There are, however, local requisites to escalate the ladder of innovation capabilities. Notwithstanding the enhancement of cross-border knowledge flows by globalization, simple interconnectedness does not automatically spark productivity increases and local innovation. Any application of technology embodies a “tacit” and locally specific – idiosyncratic – content that cannot be acquired or transferred by means of handbooks or any other codifiable forms of knowledge transmission. That knowledge cannot be made “explicit” as in blueprints and thus cannot be perfectly diffused as either public information or private property. It must be locally developed (Canuto, 1995).

One may expect rising requirements in terms of tacit-and-idiosyncratic knowledge and development of local capabilities as one thinks of production, technology adoption and invention. One may also find as typical for latecomers an evolution often starting from production and technology adoption before invention. That has exactly been the case of Korea and China, which have strived to develop innovation capabilities after intense learning by using and adapting existing technologies.

Success in stepping on and ascending the capabilities escalator – Figure 2 – depends on the presence of a broad set of complementarities, in the absence of which, returns from investing in the development of capabilities are hardly accruable. Access to finance, infrastructure, skilled labor, and managerial and organizational practices matters. Solutions to market failures that generate disincentives to the accumulation of knowledge must also be present. Furthermore, transaction costs associated with the business environment – trading across borders, hiring, enforcing contracts etc. – cannot be too high (Canuto, Dutz & Reis, 2010).

Figure 2 – The Capabilities Escalator

Source: Cirera & Maloney (2017)

As the presence of such complementarities is not widespread, one may understand why the international innovation landscape change has been limited. It also explains what Cirera & Maloney (2017) have called an “innovation paradox”: levels of innovation-related investment in developing economies not commensurate with high returns thought to accompany technological adoption and catch-up. Globalization may spread knowledge, but it does not necessarily come with what it takes to fully profit from it.

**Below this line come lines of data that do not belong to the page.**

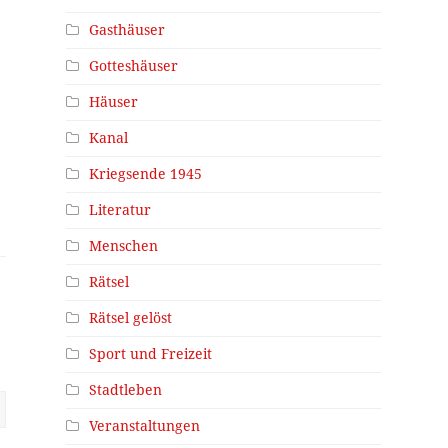
Gasthäuser
Gotteshäuser
Häuser
Kanal
r
Kriegsende 1945
Literatur
Menschen
Rätsel
Rätsel gelöst
Sport und Freizeit
Stadtleben
Veranstaltungen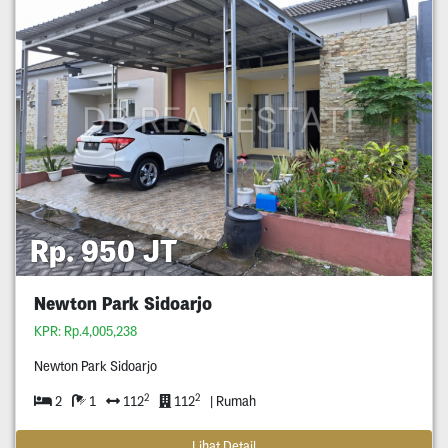
Rp. 950 JT
Newton Park Sidoarjo
KPR: Rp.4,005,238
Newton Park Sidoarjo
2
2
2
1
112
112
| Rumah
Lihat Detail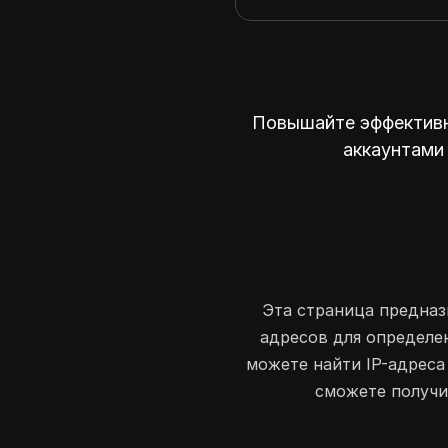
Повышайте эффективн
аккаунтами 
Эта страница предназн
адресов для определен
можете найти IP-адреса
сможете получи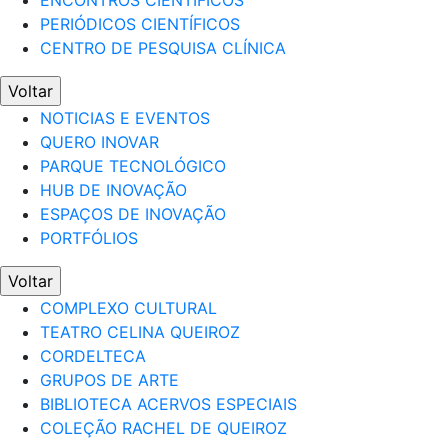
ENCONTROS CIENTÍFICOS
PERIÓDICOS CIENTÍFICOS
CENTRO DE PESQUISA CLÍNICA
Voltar
NOTICIAS E EVENTOS
QUERO INOVAR
PARQUE TECNOLÓGICO
HUB DE INOVAÇÃO
ESPAÇOS DE INOVAÇÃO
PORTFÓLIOS
Voltar
COMPLEXO CULTURAL
TEATRO CELINA QUEIROZ
CORDELTECA
GRUPOS DE ARTE
BIBLIOTECA ACERVOS ESPECIAIS
COLEÇÃO RACHEL DE QUEIROZ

2.3 Brazil remained delinked from new global value chains

While international trade underwent the radical transformation in the past decades as production processes fragmented along cross-border value chains, the Brazilian economy remained on the fringes of this production revolution, maintaining an extremely high density of local supply chains. Opportunity costs incurred by such option taken by the country were accordingly high.

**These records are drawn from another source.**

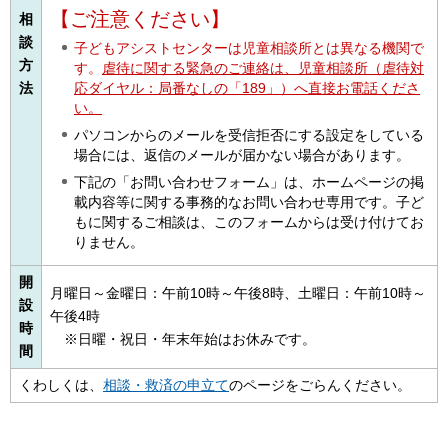
【ご注意ください】
相
談
子どもアシストセンターは児童相談所とは異なる機関で
方
す。
虐待に関する緊急のご連絡は、児童相談所（虐待対
法
応ダイヤル：局番なしの「189」）へ直接お電話くださ
い。
パソコンからのメールを受信拒否にする設定をしている
場合には、返信のメールが届かない場合があります。
下記の「お問い合わせフォーム」は、ホームページの掲
載内容等に関する事務的なお問い合わせ専用です。子ど
もに関するご相談は、このフォームからは受け付けてお
りません。
開
月曜日～金曜日：午前10時～午後8時、土曜日：午前10時～
設
午後4時
時
※日曜・祝日・年末年始はお休みです。
間
くわしくは、
相談・救済の申立て
のページをごらんください。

The factors behind Brazil’s bypassing are multiple. They include precarious logistics and high transaction costs related to international trade, as well as deliberate policy decisions to favor local content over international integration. Brazil’s trade figures contrast with those of its peers and reflect the fact that the country’s economy remained relatively segmented from the deep transformation that took place in the global economic geography in the last decades.

The Brazilian economy pays a price in terms of productivity foregone because of its lack of trade openness. A trade opening process would bring an adjustment impact that could nonetheless be mitigated with public policies that facilitate labor mobility and job migration. Benefits from trade opening would also hinge on policy improvements in complementary areas, such as infrastructure investments, business environment and others.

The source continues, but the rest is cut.